Arguments pertinents
1. Doute sérieux sur la légalité : Le juge a constaté qu'il existait un doute sérieux quant à la légalité de l'arrêté contesté, en raison de l'absence de démonstration de la nécessité d'une présence permanente pour l'exploitation agricole. Il a rappelé que "le moyen tiré d'une méconnaissance des dispositions de l'article R. 151-23 du code de l'urbanisme et des articles A 1 et A 2 du règlement du PLU est propre à créer un doute sérieux quant à la légalité de cette décision."
2. Rappel de la jurisprudence antérieure : Le juge a fait référence à une décision antérieure concernant un permis de construire similaire, soulignant que les justifications fournies par M. A étaient identiques à celles qui avaient déjà été jugées insuffisantes.
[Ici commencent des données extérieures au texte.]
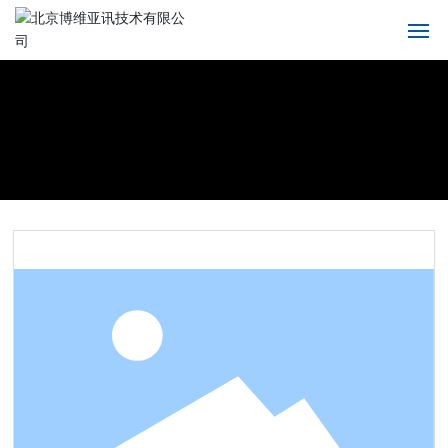
首页
关于我们
产品中心
解决方案
新闻中心
服务支持
联系我们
Cela a renforcé l'argument selon lequel le permis actuel ne respectait pas les exigences légales.
3. Rejet des conclusions de la commune : Les demandes de la commune de Saint Remy de Provence, visant à obtenir le remboursement des frais, ont été rejetées, car l'État n'était pas la partie perdante dans cette instance.
Interprétations et citations légales
1. Article L. 554-1 du code de justice administrative : Cet article stipule que "les demandes de suspension assortissant les requêtes du représentant de l'Etat dirigées contre les actes des communes sont régies par le 3ème alinéa de l'article L. 2131-6 du code général des collectivités territoriales." Cela établit le cadre juridique pour la suspension des actes des communes par le représentant de l'État.
2. Article R. 151-23 du code de l'urbanisme : Cet article précise que "peuvent être autorisées, en zone A : / 1° Les constructions et installations nécessaires à l'exploitation agricole." Le juge a interprété cet article comme imposant une obligation de démontrer la nécessité d'une présence permanente pour justifier la construction d'une habitation sur un terrain agricole.
3. Articles A 1 et A 2 du règlement du PLU : Ces articles stipulent que les constructions à usage d'habitation en zone agricole doivent être "nécessaires à une exploitation agricole." Le juge a souligné que l'absence de preuve de cette nécessité constitue un manquement aux exigences légales.
En conclusion, la décision du juge des référés repose sur une analyse rigoureuse des textes de loi applicables et sur une jurisprudence antérieure, établissant ainsi un précédent pour les demandes de permis de construire en zone agricole.